What has been mentioned here in this thread seems to playing into our world at work as well. Our intranet (which we currently use DNN for) has gone through a few phases over the years starting with a dirty home-grown app (before my time). They moved from that to a 3rd party one called EAS, then moved from that to one called Passageways (they moved to this one just before I started). Between the high cost and poor support and extensibility of Passageways, I bided my time until I felt that I had enough clout to start suggesting alternatives. So, we went down that path again. We evaluated possibly building our own or using a multitude of options out there.

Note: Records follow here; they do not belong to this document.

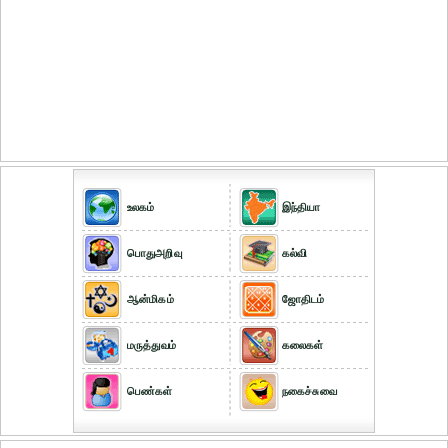
உலகம்
இந்தியா
பொதுஅறிவு
கல்வி
ஆன்மிகம்
ஜோதிடம்
மருத்துவம்
கலைகள்
பெண்கள்
நகைச்சுவை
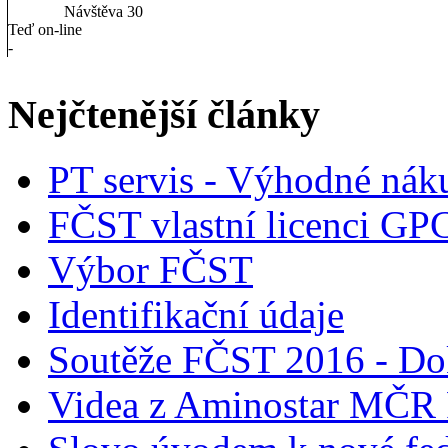
Návštěva
30
Teď on-line
-
Nejčtenější články
PT servis - Výhodné nák
FČST vlastní licenci GP
Výbor FČST
Identifikační údaje
Soutěže FČST 2016 - Do
Videa z Aminostar MČR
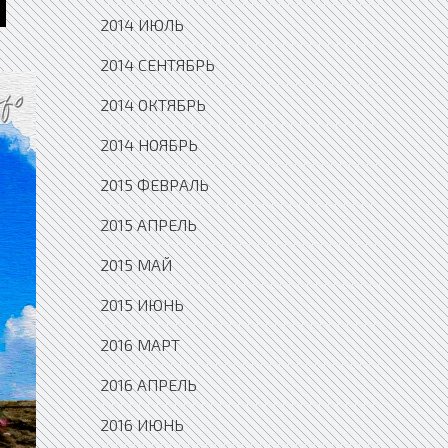
2014 ИЮЛЬ
2014 СЕНТЯБРЬ
2014 ОКТЯБРЬ
2014 НОЯБРЬ
2015 ФЕВРАЛЬ
2015 АПРЕЛЬ
2015 МАЙ
2015 ИЮНЬ
2016 МАРТ
2016 АПРЕЛЬ
2016 ИЮНЬ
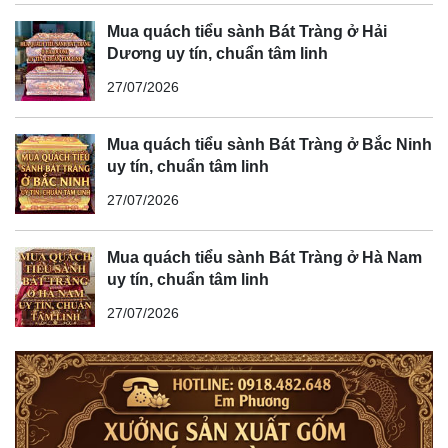
Mua quách tiểu sành Bát Tràng ở Hải
Dương uy tín, chuẩn tâm linh
27/07/2026
Mua quách tiểu sành Bát Tràng ở Bắc Ninh
uy tín, chuẩn tâm linh
27/07/2026
Mua quách tiểu sành Bát Tràng ở Hà Nam
uy tín, chuẩn tâm linh
27/07/2026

I had just come from a job where we used WSS1.0 to spawn off a few sites for some clients and so I had a very bitter taste in my mouth for Sharepoint, so I didn't even consider it an option.
Long story short we settled on DNN because of the vast community, relative extensibility in skinning and programming, and the cost -- free framework, inexpensive modules, fairly easy to develop modules for. We have been using DNN in production since May of 2007 though we started our development and testing phase in October or November of 2006. It has been a great move for us and we service rougly 15000 requests per day; our portal contains approximately 600 tabs, 60+ security roles (which is how we handle "department" sites -- we create a base page that has the rights to create/edit and then anybody with security to that page can spawn children pages and modules to them).

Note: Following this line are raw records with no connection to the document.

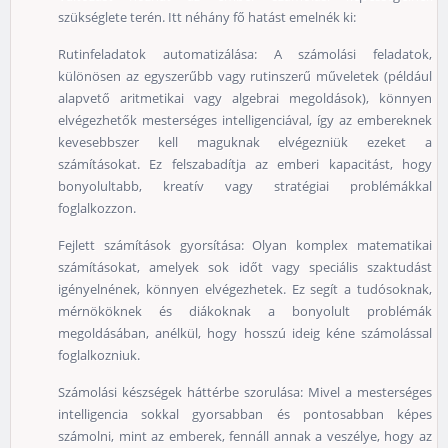
szükséglete terén. Itt néhány fő hatást emelnék ki:
Rutinfeladatok automatizálása: A számolási feladatok,
különösen az egyszerűbb vagy rutinszerű műveletek (például
alapvető aritmetikai vagy algebrai megoldások), könnyen
elvégezhetők mesterséges intelligenciával, így az embereknek
kevesebbszer kell maguknak elvégezniük ezeket a
számításokat. Ez felszabadítja az emberi kapacitást, hogy
bonyolultabb, kreatív vagy stratégiai problémákkal
foglalkozzon.
Fejlett számítások gyorsítása: Olyan komplex matematikai
számításokat, amelyek sok időt vagy speciális szaktudást
igényelnének, könnyen elvégezhetek. Ez segít a tudósoknak,
mérnököknek és diákoknak a bonyolult problémák
megoldásában, anélkül, hogy hosszú ideig kéne számolással
foglalkozniuk.
Számolási készségek háttérbe szorulása: Mivel a mesterséges
intelligencia sokkal gyorsabban és pontosabban képes
számolni, mint az emberek, fennáll annak a veszélye, hogy az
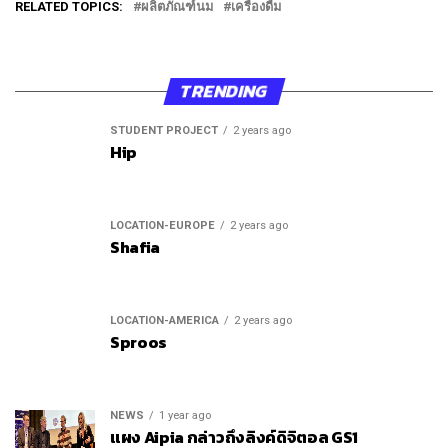
RELATED TOPICS:
ผลิตภัณฑ์นม
เครื่องดื่ม
TRENDING
STUDENT PROJECT
2 years ago
Hip
LOCATION-EUROPE
2 years ago
Shafia
LOCATION-AMERICA
2 years ago
Sproos
NEWS
1 year ago
แผง Aipia กล่าวถึงลิงค์ดิจิตอล GS1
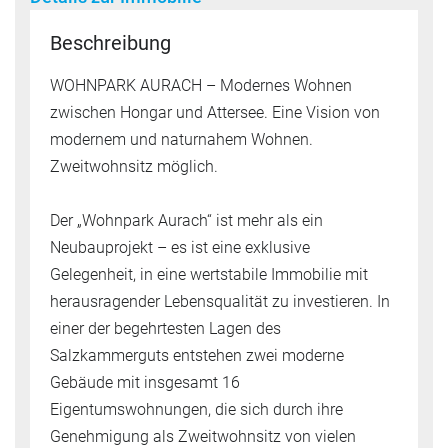
Beschreibung
WOHNPARK AURACH – Modernes Wohnen
zwischen Hongar und Attersee. Eine Vision von
modernem und naturnahem Wohnen.
Zweitwohnsitz möglich.
Der „Wohnpark Aurach“ ist mehr als ein
Neubauprojekt – es ist eine exklusive
Gelegenheit, in eine wertstabile Immobilie mit
herausragender Lebensqualität zu investieren. In
einer der begehrtesten Lagen des
Salzkammerguts entstehen zwei moderne
Gebäude mit insgesamt 16
Eigentumswohnungen, die sich durch ihre
Genehmigung als Zweitwohnsitz von vielen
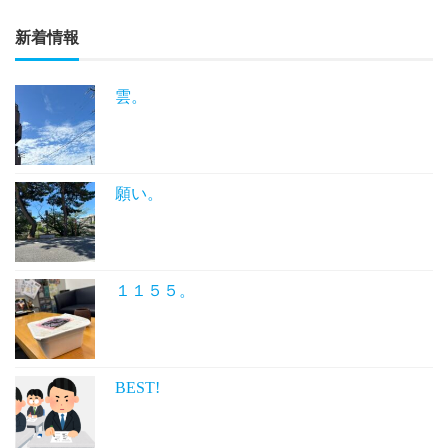
新着情報
雲。
願い。
１１５５。
BEST!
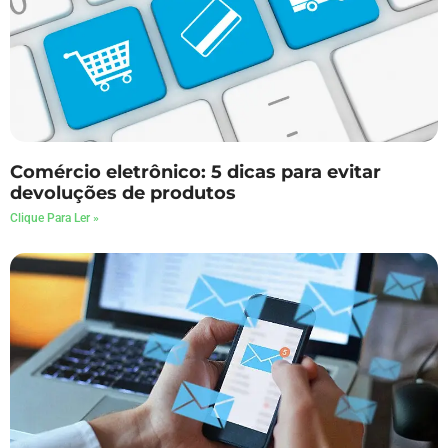
Comércio eletrônico: 5 dicas para evitar
devoluções de produtos
Clique Para Ler »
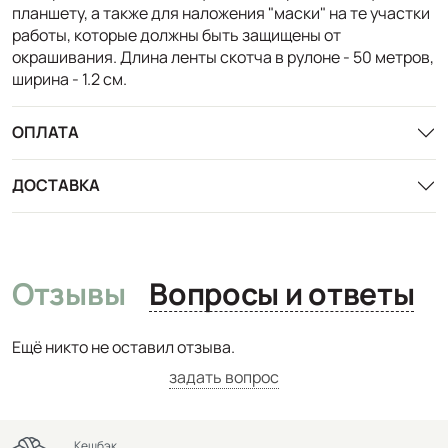
планшету, а также для наложения "маски" на те участки
работы, которые должны быть защищены от
окрашивания. Длина ленты скотча в рулоне - 50 метров,
ширина - 1.2 см.
ОПЛАТА
ДОСТАВКА
Отзывы
Вопросы и ответы
Ещё никто не оставил отзыва.
задать вопрос
Кешбэк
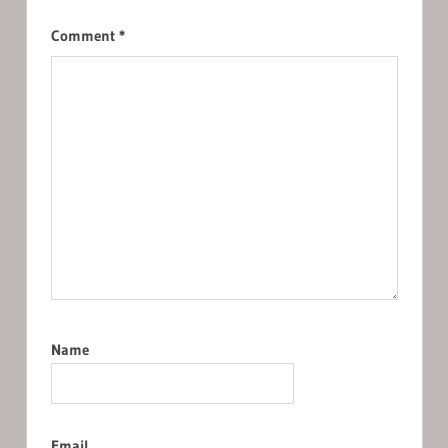
Comment
*
Name
Email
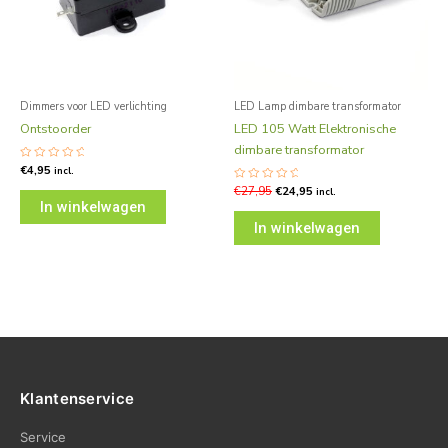
Dimmers voor LED verlichting
LED Lamp dimbare transformator
Ontstoorder
LED 105 Watt Elektronische
dimbare transformator
Gewaardeerd
€
4,95
incl.
0
uit
Gewaardeerd
€
27,95
€
24,95
incl.
5
0
In winkelwagen
uit
5
In winkelwagen
Klantenservice
Service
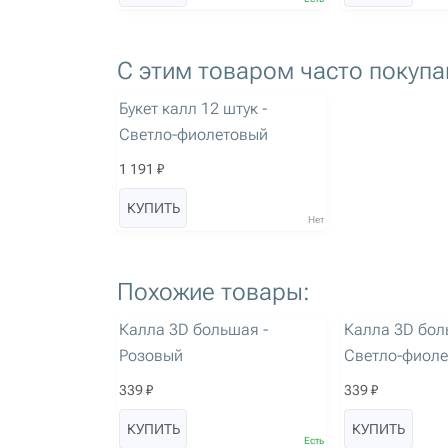
С этим товаром часто покупа
артикул: 634
Букет калл 12 штук -
Светло-фиолетовый
1 191 ₽
КУПИТЬ
Нет
Похожие товары:
артикул: 3380
артикул: 3381
Калла 3D большая -
Калла 3D бол
Розовый
Светло-фиол
339 ₽
339 ₽
КУПИТЬ
КУПИТЬ
Есть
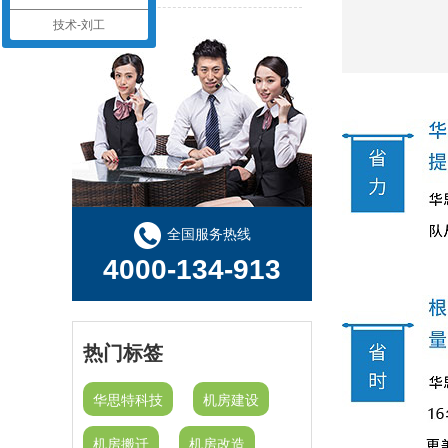
机房建设工程-机房改造工程--华思特16年一站式智能机房解决方案服务商
技术-刘工
机房建设-机房工程--华思特一站式智能机房建设工程服务商
华思特机房建设四大核心优势-16年专注机房新建/改造/布线/维保
模块化机房与传统机房的区别
关于机房建设的选址、等级、机架、机柜
全国服务热线
4000-134-913
热门标签
华思特科技
机房建设
机房搬迁
机房改造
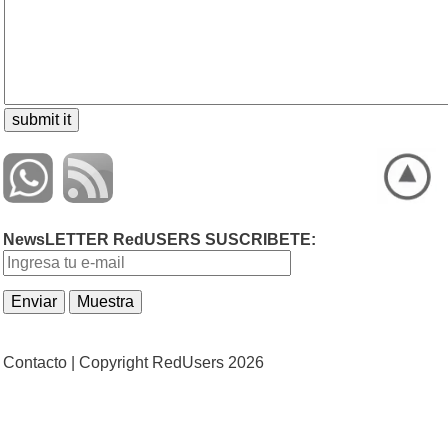
NewsLETTER RedUSERS SUSCRIBETE:
Contacto |
Copyright RedUsers 2026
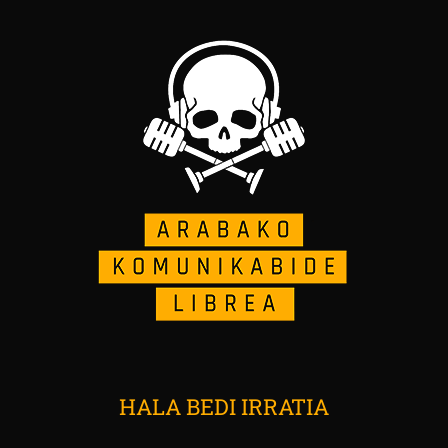
HALA BEDI IRRATIA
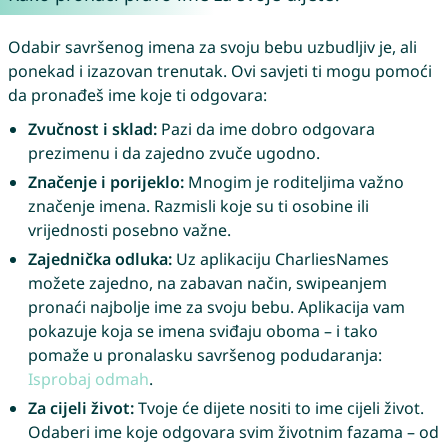
Odabir savršenog imena za svoju bebu uzbudljiv je, ali
ponekad i izazovan trenutak. Ovi savjeti ti mogu pomoći
da pronađeš ime koje ti odgovara:
Zvučnost i sklad:
Pazi da ime dobro odgovara
prezimenu i da zajedno zvuče ugodno.
Značenje i porijeklo:
Mnogim je roditeljima važno
značenje imena. Razmisli koje su ti osobine ili
vrijednosti posebno važne.
Zajednička odluka:
Uz aplikaciju CharliesNames
možete zajedno, na zabavan način, swipeanjem
pronaći najbolje ime za svoju bebu. Aplikacija vam
pokazuje koja se imena sviđaju oboma – i tako
pomaže u pronalasku savršenog podudaranja:
Isprobaj odmah
.
Za cijeli život:
Tvoje će dijete nositi to ime cijeli život.
Odaberi ime koje odgovara svim životnim fazama – od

However... the powers that be have recently started stirring the pot and we are now going to start evaluating MOSS for our intranet. We belong to a Microsoft volume licensing package and already pay out the bum for it and since MOSS is included in our license, they want to actually use it. As I type this they are setting up some servers in VM for me to create a test site on and start evaluating it against our needs.
One thing that I've seen on the thread here and definitely agree with is that DNN == internet presence; MOSS == intranet presence. While either can be used for intranet or internet, it seems that you get the most power and functionality out of MOSS with its Office integration and very tight (and good) integration with AD. DotNetNuke has AD integration (I haven't looked at the new stuff, so my opinion here is based on older stuff) but I think it is mediocre at best. Office integration exists only when/if somebody writes a module to do it, but frankly anything out there pales in comparison to Microsoft integrating with their own stuff.
With ASP.NET 2.0, Sharepoint became a heck of a lot easier to develop and skin. They used to say that you couldn't reskin a WSS1.0 site... I've learned that you can but it was a pain in the bum. I'd provide examples here of sites I DID reskin in WSS1.0 but the company I worked for no longer exists and, as such, the sites have been migrated from WSS and are hosted elsewhere (so the point is moot). Anyway, masterpages were an excellent introduction into ASP.NET 2.0 and Sharepoint leverages that technology wonderfully. Web parts in WSS1.0/1.1 were crap. They were such a pain to do ANYTHING with so we ended up cheating and using a third party component which allowed us to host ASCX in a web part (I believe it was called smarttools or something like that), much like DNN. However, since Sharepoint was rebuilt from the ground up with WSS2 to support ASP.NET 2.0, their whole model actually works now. You can create your Web Parts in Visual Studio a heck of a lot easier now and the CAS isn't such a crap.
On the flipside, DNN's way of deploying modules is 100x better than Sharepoint is. Zip up my package and upload it, voila! Sharepoint is a bit trickier but by virtue of that trickery it is also much more secure. Lets face it, anybody can create a module for DNN and provide it for free and drive traffic to it, but then have it one massive trojan. The code is there and very easy to pull all sorts of information out of DNN using a module, then easily email it somewhere or do whatever you want with it. Scary? Sharepoint webparts are rarely free and typically have some pretty big players supporting them, so it is easy to trust them when installing them.
DNN modules are typically less than $200, though about 90% of them out there are crap. Sharepoint web parts are rarely less than $500 but they are very well developed and well supported, just a lot less to choose from.
A HUGE selling point for DNN is the community. Sharepoint has a community but (this is based on my experience with WSS1) it is not very responsive or helpful. The DNN community will generally answer your questions if they are well-formulated and well-placed, not to mention the sheer size of it. Is it well organized? No, but it is getting there.
DNN support -- if you want to pay for it you get it from the source or from other trusted members of the community (such as Mitchel Sellers). Microsoft support -- you get to call, wait in line, and then talk to somebody in India that you struggle to understand what the heck they are saying for half the call, then the other half the call trying to get them to understand what you are saying and prove that the problem you are describing really does exist and is well documented on the internet, you are just trying to get them to help you resolve it, end up getting escalated to somebody that natively speaks English (somebody out of Redmond finally), and they solve your problem in 5 minutes (true story, not with Sharepoint though).
Hopefully that gives you a little bit of insight into each side of the story.